Initially, I tried to use the wavelib library also written by Rafat, but the test code was too big to run in arduino Uno so I switched to wavemin. Both test codes (from both libraries) work in Code::Blocks and (after some changes to replace the input vector with a simple 0,1,2,3…255 test vector) they work on the Arduino Mega also.

This is my code (almost the same you’ll find in Rafat’s test codes):

#include <string.h>
#include <math.h>
#include "wavemin.h"

double absmax(double *array, int N) {
  double max;
  int i;

  max = 0.0;
  for (i = 0; i < N; ++i) {
    if (fabs(array[i]) >= max) {
        max = fabs(array[i]);
    }
  }

  return max;
}

int main(void) {
  init();
  Serial.begin(9600);
  wave_object obj;
  wt_object wt;
  double *inp,*out,*diff;
  int N, i,J;

  char *name = "db4";
  obj = wave_init(name);// Initialize the wavelet
  N =256;

  inp = (double*)malloc(sizeof(double)* N);
  out = (double*)malloc(sizeof(double)* N);
  diff = (double*)malloc(sizeof(double)* N);
  //wmean = mean(temp, N);

  for (i = 0; i < N; ++i) {
    inp[i] = (double)i;
    Serial.println(inp[i]);
  }
  J = 3;

  wt = wt_init(obj, "dwt", N, J);// Initialize the wavelet transform object
  setDWTExtension(wt, "sym");// Options are "per" and "sym". Symmetric is the default option
  setWTConv(wt, "direct");
  
  dwt(wt, inp);// Perform DWT
  //DWT output can be accessed using wt->output vector.
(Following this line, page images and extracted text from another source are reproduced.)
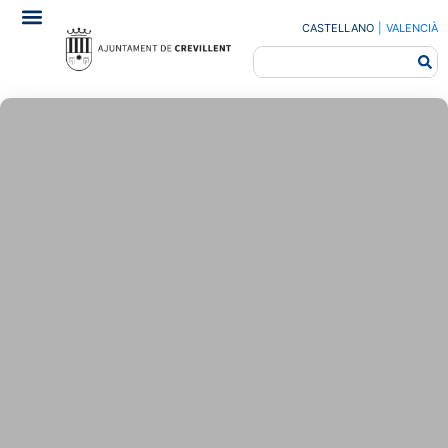
CASTELLANO
|
VALENCIÀ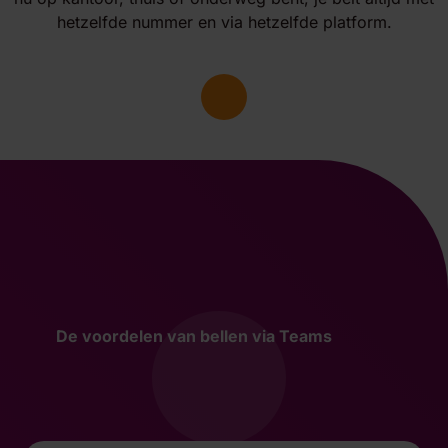
hetzelfde nummer en via hetzelfde platform.
De voordelen van bellen via Teams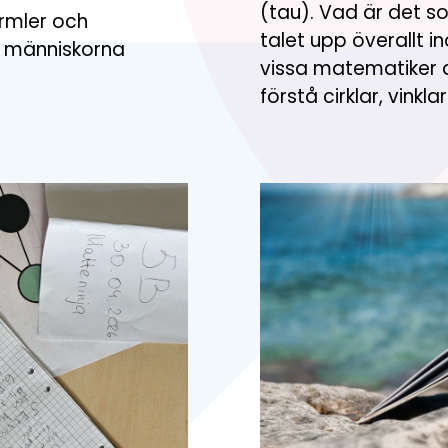
(tau). Vad är det s
formler och
talet upp överallt
m människorna
vissa matematiker at
förstå cirklar, vinkl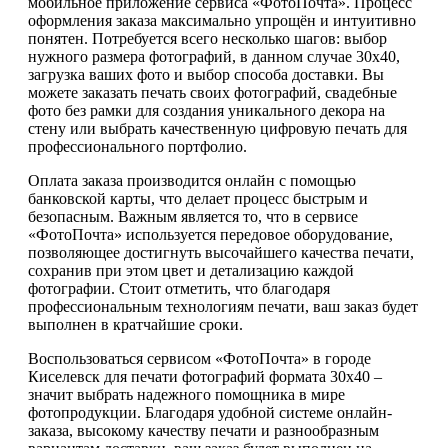
мобильное приложение сервиса «ФотоПочта». Процесс
оформления заказа максимально упрощён и интуитивно
понятен. Потребуется всего несколько шагов: выбор
нужного размера фотографий, в данном случае 30х40,
загрузка ваших фото и выбор способа доставки. Вы
можете заказать печать своих фотографий, свадебные
фото без рамки для создания уникального декора на
стену или выбрать качественную цифровую печать для
профессионального портфолио.
Оплата заказа производится онлайн с помощью
банковской карты, что делает процесс быстрым и
безопасным. Важным является то, что в сервисе
«ФотоПочта» используется передовое оборудование,
позволяющее достигнуть высочайшего качества печати,
сохранив при этом цвет и детализацию каждой
фотографии. Стоит отметить, что благодаря
профессиональным технологиям печати, ваш заказ будет
выполнен в кратчайшие сроки.
Воспользоваться сервисом «ФотоПочта» в городе
Киселевск для печати фотографий формата 30х40 –
значит выбрать надежного помощника в мире
фотопродукции. Благодаря удобной системе онлайн-
заказа, высокому качеству печати и разнообразным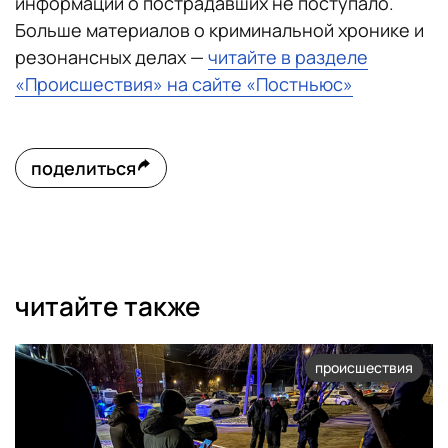
информации о пострадавших не поступало.
Больше материалов о криминальной хронике и
резонансных делах —
читайте в разделе
«Происшествия» на сайте «Постньюс»
поделиться
читайте также
происшествия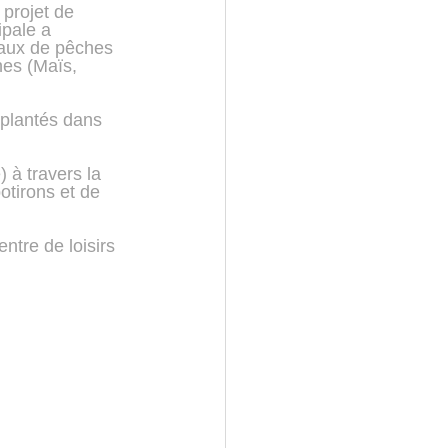
 projet de 
pale a 
yaux de pêches 
nes (Maïs, 
 plantés dans 
 à travers la 
otirons et de 
ntre de loisirs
Use wt_summary to find out how to extract appx and detail coefficients
  
    for (i = 0; i < wt->outlength; ++i) {
    Serial.println(wt->output[i]);
  }
  idwt(wt, out);// Perform IDWT (if needed)
  // Test Reconstruction
  for (i = 0; i < wt->siglength; ++i) {
    diff[i] = out[i] - inp[i];
  }
  
  Serial.println(absmax(diff, wt->siglength)); // If Reconstruction succeeded then the output should be a small value.
  Serial.print("FIN");
  delay(100);
  return 0;
}

Rafat’s wavelib

Rafat’s wavemin

Sorry for my English.
Please tell me what’s wrong.

Thank’s in advance for your time and help.

When N=256 you aren't going to cram those arrays into an UNO.

  N =256;

  inp = (double*)malloc(sizeof(double)* N);
  out = (double*)malloc(sizeof(double)* N);
  diff = (double*)malloc(sizeof(double)* N);

On the UNO (and Mega) double is the same as float which is four bytes. inp is 1kB out is 1kB diff is 1kB. There's 3kB right there and an UNO only has 2kB.

Pete

Thank you for your answer el_supremo. I see what you say, but I tried taking out the out and diff and the wt related lines and it doesn’t even show me the entire input vector. It stops 10 iterations before the loop finishes. When I had 256 the serial output was: 0.00,1.00,2.00…247.00,2 and stopped showing. The modified code (below) shows:0.00,1.00,2.00…10.00 and it also stops.

modified test code:

#include <string.h>
#include <math.h>
//#include "wavemin.h"

double absmax(double *array, int N) {
  double max;
  int i;

  max = 0.0;
  for (i = 0; i < N; ++i) {
    if (fabs(array[i]) >= max) {
        max = fabs(array[i]);
    }
  }

  return max;
}

int main(void) {
  init();
  Serial.begin(9600);
  double *inp;
  int N, i,J;

  N =20;

  inp = (double*)malloc(sizeof(double)* N);
  //wmean = mean(temp, N);

  for (i = 0; i < N; ++i) {
    inp[i] = (double)i;
    Serial.println(inp[i]);
  }
  J = 3;

 
  return 0;
}

I stared at that for a while...

What happens when you return from main? I think that ends the program (does it restart? die in a corner?) I've never overridden main, just used setup()/loop()

I suspect the return from main is your problem - when you print something with serial, it puts the character(s) printed into the output buffer, and then sends it in the background (as opposed to blocking waiting for the character to be transmitted, which is many times slower than anything else the arduino is doing. If the buffer fills up, Serial.print will block until there's room to put what you're printing into the buffer). So you've put all the right stuff into the serial output buffer - but then you return from main before it's been sent, and that prevents it from sending.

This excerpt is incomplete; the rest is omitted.